Pelaku kegiatan wirausaha tidak harus seorang pedagang. Bisa saja dia seorang guru,
perangkat pemerintah, karyawan suatu perusahaan, gahkan ibu rumah tangga. Dari kegiatan
wirausaha, mereka bisa menghasilkan uang atau barang yang bernilai ekonomis dan memberi
nilai tambah pada perekonomian keluarga.

Dalam dunia pendidikan, seorang kepala sekolah juga harus memiliki jiwa wirausaha.
Salah satu kompetensi yang harus dikembangkan oleh kepala sekolah adalah kompetensi
kewirausahaan yang memiliki enam indikator, yaitu:
(1) Mampu menciptakan kreativitas dan inovasi yang bermanfaat bagi pengembangan
sekolah/madrasah.
(2) Bekerja keras untuk mencapai keberhasilan sekolah/madrasah sebagai organisasi
pembelajaran yang efektif.
(3)   Memiliki motivasi yang kuat untuk mencapai kesuksesan dalam melaksanakan tugas
pokok dan fungsi sebagai kepala sekolah/madrasah,
(4) Pantang menyerah dan selalu mencari solusi terbaik dalam menghadapi kendala
sekolah/madrasah,
(5)   Memiliki naluri kewirausahaan sebagai sumber belajar siswa, dan
(6)  Menjadi teladan bagi guru dan siswa di sekolahnya, khususnya mengenai kompetensi
kewirausahaan.  (Permendiknas Nomor 13 Tahun 2007)
Dari indikator di atas, kewirausahaan dalam dunia pendidikan lebih bermakna untuk
kepentingan pendidikan yang bersifat edukatif dan bukan untuk kepentingan bisnis yang
mengkomersilkan sekolah.
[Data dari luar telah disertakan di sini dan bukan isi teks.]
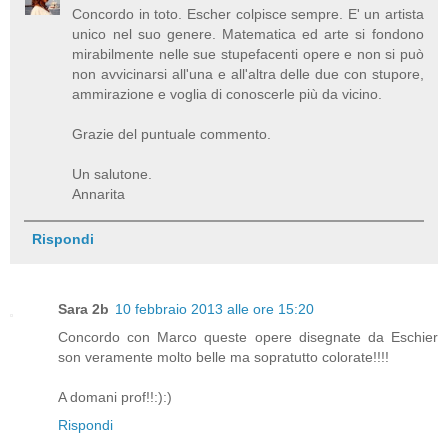
Concordo in toto. Escher colpisce sempre. E' un artista
unico nel suo genere. Matematica ed arte si fondono
mirabilmente nelle sue stupefacenti opere e non si può
non avvicinarsi all'una e all'altra delle due con stupore,
ammirazione e voglia di conoscerle più da vicino.
Grazie del puntuale commento.
Un salutone.
Annarita
Rispondi
Sara 2b
10 febbraio 2013 alle ore 15:20
Concordo con Marco queste opere disegnate da Eschier
son veramente molto belle ma sopratutto colorate!!!!
A domani prof!!:):)
Rispondi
Kewirausahaan dalam bidang pendidikan lebih pada karakteristik
atau sifat, seperti inovatif, bekerja keras, motivasi yang kuat, pantang menyerah, kreatif
untuk mencari solusi terbaik, dan memiliki naluri kewirausahaan. Semua karakteristik
tersebut bermanfaat bagi kepala sekolah dalam mengembangkan sekolah, mencapai
keberhasilan sekolah, melaksanakan  tugas pokok dan fungsi, menghadapi kendala sekolah,
dan mengelola kegiatan sekolah sebagai sumber belajar siswa.
(https://akhmadsudrajat.wordpress.com)

Tulisan ini akan memaparkan pengalaman penulis dalam melakukan kegiatan


wirausaha. Dalam pengalaman penulis, kedua jenis wirausaha tersebut, yaitu yang
berorientasi kebendaan (uang dan barang) dan yang bersifat karakteristik atau sifat, dapat
dipadukan dalam satu kegiatan. Dengan keuletan pimpinan dan dukungan dari seluruh warga
sekolah, terciptalah SMPN 4 Wates yang merupakan Daerah Bebas Sampah, terbentuk kebun
sekolah sebagai sumber belajar, dan terdapat sumber dana untuk menopang kegiatan
kesiswaan.

DEKALARASI SEKOLAH BEBAS SAMPAH

SMP Negeri 4 Wates merupakan sekolah yang relatif besar. Ruang kelasnya sebanyak
17 dengan jumlah siswa sekitar 480 anak. Banyak pendidik dan tenaga kependidikan sekitar
50 orang. Di seputar sekolah banyak pedagang keliling yang setiap pagi sampai siang
mangkal di depan sekolah. Dengan jualan yang beraneka ragam dan rata-rata berbungkus
plastik, dagangan mereka laris manis. Dari jumlah siswa tersebut dapat dibayangkan akan
banyaknya sampah yang terkumpul jika setiap anak memproduksi selembar atau segenggam
sampah setiap hari.

Bertolak dari hal tersebut, kepala sekolah berusaha agar tercapai win-win solution. Para
pedagang tetap bisa berjualan, siswa juga tetap bisa jajan dengan bebas, tetapi sekolah tetap
terjaga kebersihannya. Bahkan kalau memungkinkan sekolah dapat memperoleh penghasilan
tambahan dari sumber dana lain. Berbekal dari keadaan tersebut, kepala sekolah dan dewan
guru mengadakan rapat. Hasil yang diperoleh adalah dilaksanakannya Deklarasi Sekolah
Bebas Sampah di SMP Negeri 4 Wates. Kegiatan yang dilaksanakan adalah 5R, yaitu reuse
(menggunakan kembali), reduce (mengurangi), recycle (mengolah kembali), replace
(penggantian), dan replant (penanaman kembali).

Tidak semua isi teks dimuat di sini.